Tyle, że ściganie się bywa wyczerpujące i prowadzi wprost do wypalenia. Przed nami wyścig życia, który wygramy, kiedy nasze oczy będą skoncentrowane na celu, na Jezusie. To powinno nas napędzać i motywować do biegu.

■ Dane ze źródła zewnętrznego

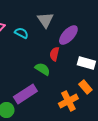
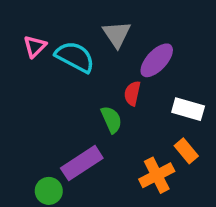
cyan semicircle: (21, 33) -> (75, 57), size x1.6
green semicircle: (42, 69) -> (111, 120), turned 35

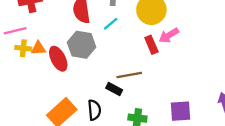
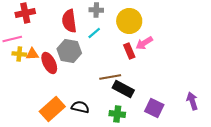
black rectangle: (114, 89) -> (123, 89), moved, size x1.5
black semicircle: (94, 110) -> (80, 107), turned -72
purple square: (181, 111) -> (154, 108), turned 30

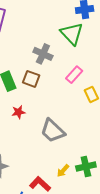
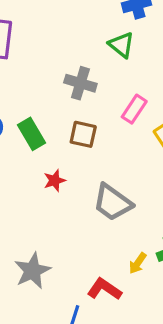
green triangle: (72, 34) -> (121, 45), size x0.7
brown square: (31, 79) -> (83, 134), moved

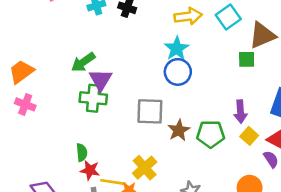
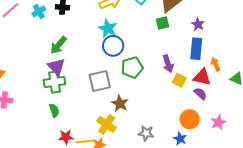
green arrow: (83, 62) -> (59, 45), moved
brown star: (179, 130) -> (120, 103), moved
green pentagon: (211, 134) -> (132, 67), moved
green semicircle: (82, 152) -> (54, 110), moved

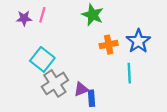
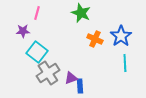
purple star: (24, 18) -> (23, 31), moved
orange cross: (109, 45) -> (95, 39), turned 35
cyan line: (129, 73) -> (125, 63), moved

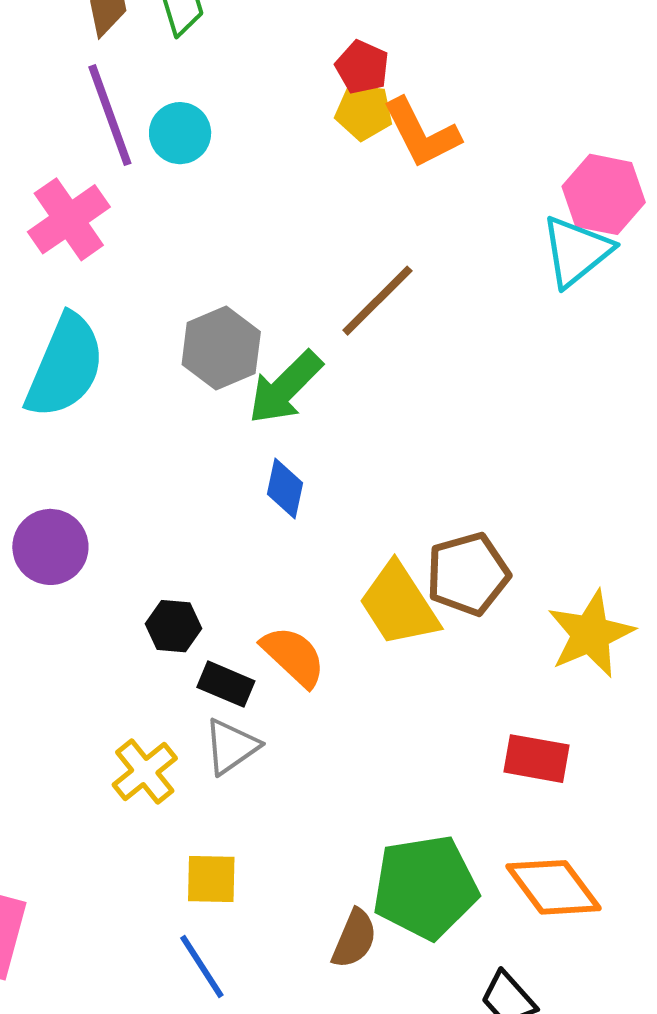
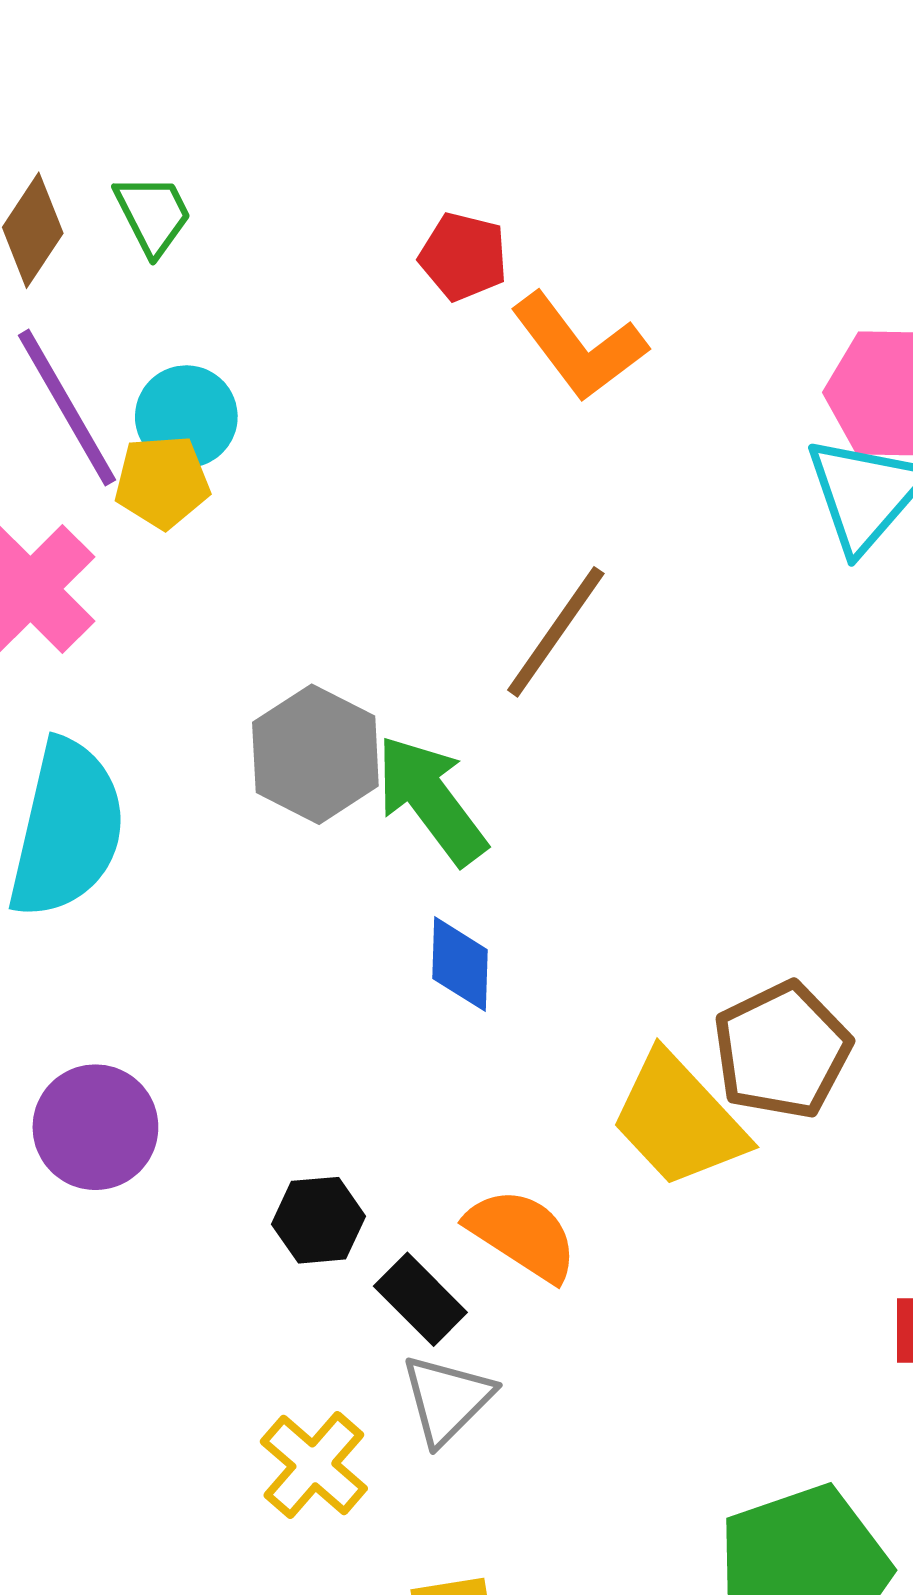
yellow pentagon: (364, 112) -> (162, 482), moved
green arrow: (285, 387) -> (431, 800), turned 108
black rectangle: (226, 684) -> (420, 1299), turned 32

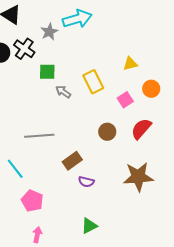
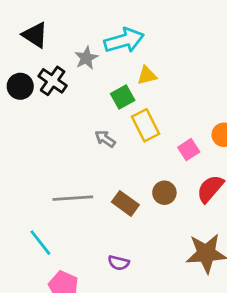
yellow triangle: (130, 64) -> (147, 75), moved
green square: (47, 72) -> (123, 97), moved, turned -30
brown rectangle: (72, 161) -> (125, 203), moved, turned 72
purple semicircle: (86, 182) -> (119, 263), moved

Co o tym mówi Biblia? „Z tego powodu my, otoczeni tak wielką rzeszą świadków, odrzućmy wszelkie przeszkody oraz krępujący nas grzech i biegnijmy wytrwale w wyznaczonym nam wyścigu. Utkwijmy wzrok w Jezusie, w Tym, który wzbudza i doskonali wiarę, i który ze względu na czekającą Go radość wycierpiał krzyż, nie zważając na hańbę, i zajął miejsce po prawej stronie tronu Boga”. (Hebrajczyków 12,1—2) Kiedy patrzymy na Jezusa, On daje nam wiarę i doskonali ją. To nie sprawi, że wyścig będzie przebiegał bez przeszkód, ale stanie się łatwiejszy do zniesienia, i mamy zapewnienie, że ukończymy go jako zwycięzcy! Jeśli nie wierzysz w Boga, w wyścigu życia podwójnie przegrywasz. Z wiarą zwyciężyłeś jeszcze zanim wystartowałeś! Niech stanie ci się jak wierzysz. Stan totalnego wyczerpania cię nie dopadnie. Raczej wstaniesz i będziesz biegł dalej! Modlę się, byś podobnie jak Paweł, mógł powiedzieć, „bylebym tylko dokonał biegu mego i służby, którą przyjąłem od Pana Jezusa” (Dzieje Apostolskie 20,24b)
Niech Bóg cię błogosławi – dzisiaj i zawsze!  

Dziękuję, że żyjesz!

Powrót do archiwum...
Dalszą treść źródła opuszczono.